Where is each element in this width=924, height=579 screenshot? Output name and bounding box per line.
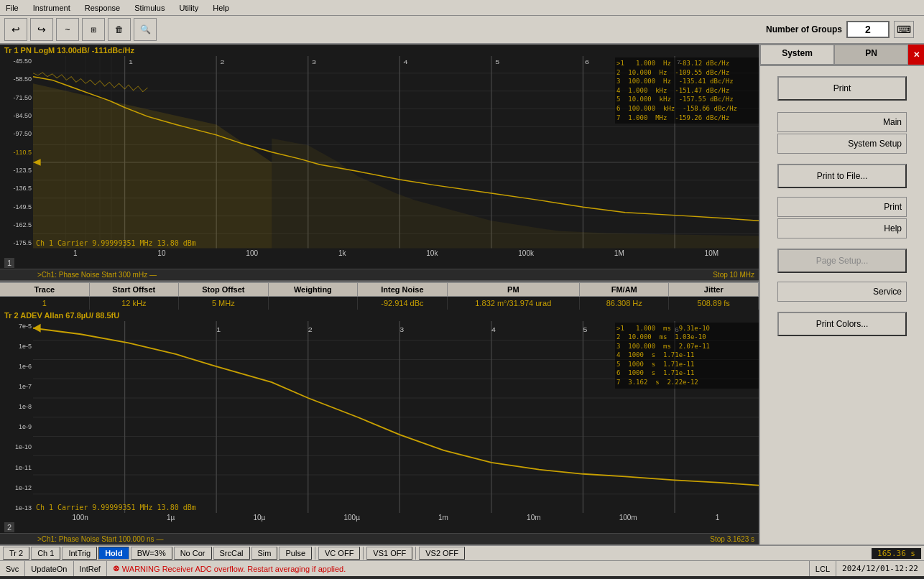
- bottom-toolbar: Tr 2 Ch 1 IntTrig Hold BW=3% No Cor SrcC…: [0, 545, 924, 560]
- main-nav-button[interactable]: Main: [777, 112, 907, 132]
- print-to-file-button[interactable]: Print to File...: [777, 164, 907, 188]
- svg-text:2: 2: [220, 60, 224, 65]
- hold-button[interactable]: Hold: [98, 547, 129, 560]
- tab-system[interactable]: System: [760, 45, 834, 65]
- svg-text:1: 1: [216, 325, 221, 333]
- chart1-container: Tr 1 PN LogM 13.00dB/ -111dBc/Hz -45.50 …: [0, 45, 759, 282]
- num-groups-label: Number of Groups: [766, 24, 842, 34]
- col-weighting: Weighting: [269, 283, 359, 296]
- redo-button[interactable]: ↪: [30, 18, 53, 41]
- page-setup-button[interactable]: Page Setup...: [777, 249, 907, 273]
- charts-area: Tr 1 PN LogM 13.00dB/ -111dBc/Hz -45.50 …: [0, 45, 759, 545]
- separator1: [315, 547, 315, 560]
- svg-text:3: 3: [312, 60, 316, 65]
- pulse-button[interactable]: Pulse: [279, 547, 312, 560]
- menu-response[interactable]: Response: [82, 2, 124, 14]
- status-update-on: UpdateOn: [25, 561, 73, 576]
- cell-fmam: 86.308 Hz: [580, 297, 670, 310]
- service-nav-button[interactable]: Service: [777, 282, 907, 302]
- chart2-plot-area[interactable]: 7e-5 1e-5 1e-6 1e-7 1e-8 1e-9 1e-10 1e-1…: [0, 321, 759, 514]
- right-panel-nav3: Service: [777, 282, 907, 303]
- right-panel-tabs: System PN ✕: [760, 45, 924, 66]
- print-nav-button[interactable]: Print: [777, 197, 907, 217]
- system-setup-nav-button[interactable]: System Setup: [777, 134, 907, 154]
- col-stop-offset: Stop Offset: [179, 283, 269, 296]
- zoom-button[interactable]: 🔍: [134, 18, 157, 41]
- chart2-container: Tr 2 ADEV Allan 67.8µU/ 88.5fU 7e-5 1e-5…: [0, 310, 759, 545]
- chart1-plot[interactable]: 1 2 3 4 5 6 7 >1 1.000 Hz -83: [33, 56, 759, 249]
- srccal-button[interactable]: SrcCal: [213, 547, 250, 560]
- no-cor-button[interactable]: No Cor: [174, 547, 212, 560]
- chart2-x-axis: 100n 1µ 10µ 100µ 1m 10m 100m 1: [0, 513, 759, 522]
- right-panel-content: Print Main System Setup Print to File...…: [760, 66, 924, 545]
- chart2-pn-bar: >Ch1: Phase Noise Start 100.000 ns — Sto…: [0, 533, 759, 545]
- menu-stimulus[interactable]: Stimulus: [131, 2, 167, 14]
- separator2: [363, 547, 364, 560]
- bw-button[interactable]: BW=3%: [131, 547, 172, 560]
- sim-button[interactable]: Sim: [251, 547, 278, 560]
- col-integ-noise: Integ Noise: [358, 283, 448, 296]
- chart2-header: Tr 2 ADEV Allan 67.8µU/ 88.5fU: [0, 310, 759, 321]
- menubar: File Instrument Response Stimulus Utilit…: [0, 0, 924, 16]
- svg-text:2: 2: [308, 325, 313, 333]
- calculator-button[interactable]: ⌨: [894, 21, 914, 38]
- print-colors-button[interactable]: Print Colors...: [777, 312, 907, 336]
- svg-marker-53: [33, 323, 41, 332]
- col-trace: Trace: [0, 283, 90, 296]
- main-content: Tr 1 PN LogM 13.00dB/ -111dBc/Hz -45.50 …: [0, 45, 924, 545]
- cell-weighting: [269, 297, 359, 310]
- chart1-plot-area[interactable]: -45.50 -58.50 -71.50 -84.50 -97.50 -110.…: [0, 56, 759, 249]
- svg-text:5: 5: [583, 325, 587, 333]
- delete-button[interactable]: 🗑: [108, 18, 131, 41]
- chart1-x-axis: 1 10 100 1k 10k 100k 1M 10M: [0, 249, 759, 257]
- menu-file[interactable]: File: [3, 2, 22, 14]
- chart2-markers: >1 1.000 ms 9.31e-10 2 10.000 ms 1.03e-1…: [615, 323, 759, 389]
- sweep-button[interactable]: ~: [56, 18, 79, 41]
- num-groups-input[interactable]: 2: [846, 21, 890, 38]
- close-panel-button[interactable]: ✕: [908, 45, 924, 65]
- chart1-badge: 1: [0, 257, 759, 269]
- tr2-button[interactable]: Tr 2: [3, 547, 29, 560]
- cell-pm: 1.832 m°/31.974 urad: [448, 297, 580, 310]
- vs2-off-button[interactable]: VS2 OFF: [419, 547, 465, 560]
- statusbar: Svc UpdateOn IntRef ⊗ WARNING Receiver A…: [0, 560, 924, 576]
- col-fmam: FM/AM: [580, 283, 670, 296]
- help-nav-button[interactable]: Help: [777, 218, 907, 238]
- chart1-y-axis: -45.50 -58.50 -71.50 -84.50 -97.50 -110.…: [0, 56, 33, 249]
- svg-text:3: 3: [399, 325, 404, 333]
- chart2-plot[interactable]: 1 2 3 4 5 6 >1 1.000 ms 9.31e-10: [33, 321, 759, 514]
- col-jitter: Jitter: [669, 283, 759, 296]
- col-pm: PM: [448, 283, 580, 296]
- undo-button[interactable]: ↩: [4, 18, 27, 41]
- chart1-carrier: Ch 1 Carrier 9.99999351 MHz 13.80 dBm: [36, 239, 196, 247]
- trace-table-row: 1 12 kHz 5 MHz -92.914 dBc 1.832 m°/31.9…: [0, 297, 759, 310]
- separator3: [415, 547, 416, 560]
- menu-utility[interactable]: Utility: [176, 2, 201, 14]
- print-button[interactable]: Print: [777, 76, 907, 101]
- cell-stop-offset: 5 MHz: [179, 297, 269, 310]
- marker-button[interactable]: ⊞: [82, 18, 105, 41]
- svg-text:4: 4: [491, 325, 496, 333]
- col-start-offset: Start Offset: [90, 283, 180, 296]
- cell-start-offset: 12 kHz: [90, 297, 180, 310]
- svg-text:4: 4: [404, 60, 408, 65]
- tab-pn[interactable]: PN: [834, 45, 908, 65]
- chart2-badge: 2: [0, 522, 759, 533]
- status-warning: ⊗ WARNING Receiver ADC overflow. Restart…: [107, 564, 809, 573]
- trace-table: Trace Start Offset Stop Offset Weighting…: [0, 282, 759, 310]
- status-datetime: 2024/12/01-12:22: [836, 561, 924, 576]
- cell-trace: 1: [0, 297, 90, 310]
- svg-text:1: 1: [129, 60, 133, 65]
- menu-instrument[interactable]: Instrument: [30, 2, 73, 14]
- ch1-button[interactable]: Ch 1: [31, 547, 60, 560]
- right-panel: System PN ✕ Print Main System Setup Prin…: [759, 45, 924, 545]
- warning-icon: ⊗: [113, 564, 119, 573]
- cell-integ-noise: -92.914 dBc: [358, 297, 448, 310]
- inttrig-button[interactable]: IntTrig: [62, 547, 97, 560]
- vs1-off-button[interactable]: VS1 OFF: [366, 547, 412, 560]
- chart1-pn-bar: >Ch1: Phase Noise Start 300 mHz — Stop 1…: [0, 269, 759, 280]
- menu-help[interactable]: Help: [210, 2, 232, 14]
- svg-marker-21: [33, 83, 272, 248]
- vc-off-button[interactable]: VC OFF: [318, 547, 360, 560]
- chart2-carrier: Ch 1 Carrier 9.99999351 MHz 13.80 dBm: [36, 504, 196, 511]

::::::::

THE TASK:
Retype the data word for word, please, and keep the images out.

REPLY TO THE EXERCISE:
Where is each element in this width=924, height=579 screenshot? Output name and bounding box per line.
- bottom-toolbar: Tr 2 Ch 1 IntTrig Hold BW=3% No Cor SrcC…: [0, 545, 924, 560]
- main-nav-button[interactable]: Main: [777, 112, 907, 132]
- print-to-file-button[interactable]: Print to File...: [777, 164, 907, 188]
- svg-text:2: 2: [220, 60, 224, 65]
- hold-button[interactable]: Hold: [98, 547, 129, 560]
- tab-system[interactable]: System: [760, 45, 834, 65]
- svg-text:1: 1: [216, 325, 221, 333]
- chart1-container: Tr 1 PN LogM 13.00dB/ -111dBc/Hz -45.50 …: [0, 45, 759, 282]
- num-groups-label: Number of Groups: [766, 24, 842, 34]
- col-weighting: Weighting: [269, 283, 359, 296]
- redo-button[interactable]: ↪: [30, 18, 53, 41]
- page-setup-button[interactable]: Page Setup...: [777, 249, 907, 273]
- charts-area: Tr 1 PN LogM 13.00dB/ -111dBc/Hz -45.50 …: [0, 45, 759, 545]
- separator1: [315, 547, 315, 560]
- svg-text:3: 3: [312, 60, 316, 65]
- pulse-button[interactable]: Pulse: [279, 547, 312, 560]
- menu-response[interactable]: Response: [82, 2, 124, 14]
- status-update-on: UpdateOn: [25, 561, 73, 576]
- cell-fmam: 86.308 Hz: [580, 297, 670, 310]
- service-nav-button[interactable]: Service: [777, 282, 907, 302]
- chart2-plot-area[interactable]: 7e-5 1e-5 1e-6 1e-7 1e-8 1e-9 1e-10 1e-1…: [0, 321, 759, 514]
- right-panel-nav3: Service: [777, 282, 907, 303]
- right-panel-tabs: System PN ✕: [760, 45, 924, 66]
- print-nav-button[interactable]: Print: [777, 197, 907, 217]
- system-setup-nav-button[interactable]: System Setup: [777, 134, 907, 154]
- col-stop-offset: Stop Offset: [179, 283, 269, 296]
- zoom-button[interactable]: 🔍: [134, 18, 157, 41]
- chart2-container: Tr 2 ADEV Allan 67.8µU/ 88.5fU 7e-5 1e-5…: [0, 310, 759, 545]
- chart1-plot[interactable]: 1 2 3 4 5 6 7 >1 1.000 Hz -83: [33, 56, 759, 249]
- srccal-button[interactable]: SrcCal: [213, 547, 250, 560]
- no-cor-button[interactable]: No Cor: [174, 547, 212, 560]
- chart2-x-axis: 100n 1µ 10µ 100µ 1m 10m 100m 1: [0, 513, 759, 522]
- right-panel-content: Print Main System Setup Print to File...…: [760, 66, 924, 545]
- chart2-pn-bar: >Ch1: Phase Noise Start 100.000 ns — Sto…: [0, 533, 759, 545]
- menu-stimulus[interactable]: Stimulus: [131, 2, 167, 14]
- separator2: [363, 547, 364, 560]
- bw-button[interactable]: BW=3%: [131, 547, 172, 560]
- sim-button[interactable]: Sim: [251, 547, 278, 560]
- col-integ-noise: Integ Noise: [358, 283, 448, 296]
- chart2-header: Tr 2 ADEV Allan 67.8µU/ 88.5fU: [0, 310, 759, 321]
- menubar: File Instrument Response Stimulus Utilit…: [0, 0, 924, 16]
- svg-text:2: 2: [308, 325, 313, 333]
- calculator-button[interactable]: ⌨: [894, 21, 914, 38]
- print-colors-button[interactable]: Print Colors...: [777, 312, 907, 336]
- svg-marker-53: [33, 323, 41, 332]
- col-trace: Trace: [0, 283, 90, 296]
- main-content: Tr 1 PN LogM 13.00dB/ -111dBc/Hz -45.50 …: [0, 45, 924, 545]
- cell-weighting: [269, 297, 359, 310]
- chart1-plot-area[interactable]: -45.50 -58.50 -71.50 -84.50 -97.50 -110.…: [0, 56, 759, 249]
- svg-text:5: 5: [583, 325, 587, 333]
- delete-button[interactable]: 🗑: [108, 18, 131, 41]
- chart1-x-axis: 1 10 100 1k 10k 100k 1M 10M: [0, 249, 759, 257]
- menu-file[interactable]: File: [3, 2, 22, 14]
- chart2-markers: >1 1.000 ms 9.31e-10 2 10.000 ms 1.03e-1…: [615, 323, 759, 389]
- sweep-button[interactable]: ~: [56, 18, 79, 41]
- num-groups-input[interactable]: 2: [846, 21, 890, 38]
- close-panel-button[interactable]: ✕: [908, 45, 924, 65]
- chart1-badge: 1: [0, 257, 759, 269]
- tr2-button[interactable]: Tr 2: [3, 547, 29, 560]
- cell-pm: 1.832 m°/31.974 urad: [448, 297, 580, 310]
- vs2-off-button[interactable]: VS2 OFF: [419, 547, 465, 560]
- statusbar: Svc UpdateOn IntRef ⊗ WARNING Receiver A…: [0, 560, 924, 576]
- col-fmam: FM/AM: [580, 283, 670, 296]
- help-nav-button[interactable]: Help: [777, 218, 907, 238]
- chart1-y-axis: -45.50 -58.50 -71.50 -84.50 -97.50 -110.…: [0, 56, 33, 249]
- svg-text:3: 3: [399, 325, 404, 333]
- chart2-plot[interactable]: 1 2 3 4 5 6 >1 1.000 ms 9.31e-10: [33, 321, 759, 514]
- col-jitter: Jitter: [669, 283, 759, 296]
- col-pm: PM: [448, 283, 580, 296]
- undo-button[interactable]: ↩: [4, 18, 27, 41]
- chart1-carrier: Ch 1 Carrier 9.99999351 MHz 13.80 dBm: [36, 239, 196, 247]
- trace-table-row: 1 12 kHz 5 MHz -92.914 dBc 1.832 m°/31.9…: [0, 297, 759, 310]
- separator3: [415, 547, 416, 560]
- menu-utility[interactable]: Utility: [176, 2, 201, 14]
- print-button[interactable]: Print: [777, 76, 907, 101]
- cell-stop-offset: 5 MHz: [179, 297, 269, 310]
- marker-button[interactable]: ⊞: [82, 18, 105, 41]
- svg-text:4: 4: [491, 325, 496, 333]
- col-start-offset: Start Offset: [90, 283, 180, 296]
- cell-start-offset: 12 kHz: [90, 297, 180, 310]
- svg-text:4: 4: [404, 60, 408, 65]
- tab-pn[interactable]: PN: [834, 45, 908, 65]
- chart2-badge: 2: [0, 522, 759, 533]
- status-warning: ⊗ WARNING Receiver ADC overflow. Restart…: [107, 564, 809, 573]
- trace-table: Trace Start Offset Stop Offset Weighting…: [0, 282, 759, 310]
- status-datetime: 2024/12/01-12:22: [836, 561, 924, 576]
- cell-trace: 1: [0, 297, 90, 310]
- svg-text:1: 1: [129, 60, 133, 65]
- menu-instrument[interactable]: Instrument: [30, 2, 73, 14]
- ch1-button[interactable]: Ch 1: [31, 547, 60, 560]
- right-panel: System PN ✕ Print Main System Setup Prin…: [759, 45, 924, 545]
- warning-icon: ⊗: [113, 564, 119, 573]
- cell-integ-noise: -92.914 dBc: [358, 297, 448, 310]
- inttrig-button[interactable]: IntTrig: [62, 547, 97, 560]
- vs1-off-button[interactable]: VS1 OFF: [366, 547, 412, 560]
- chart1-pn-bar: >Ch1: Phase Noise Start 300 mHz — Stop 1…: [0, 269, 759, 280]
- menu-help[interactable]: Help: [210, 2, 232, 14]
- svg-marker-21: [33, 83, 272, 248]
- vc-off-button[interactable]: VC OFF: [318, 547, 360, 560]
- chart2-carrier: Ch 1 Carrier 9.99999351 MHz 13.80 dBm: [36, 504, 196, 511]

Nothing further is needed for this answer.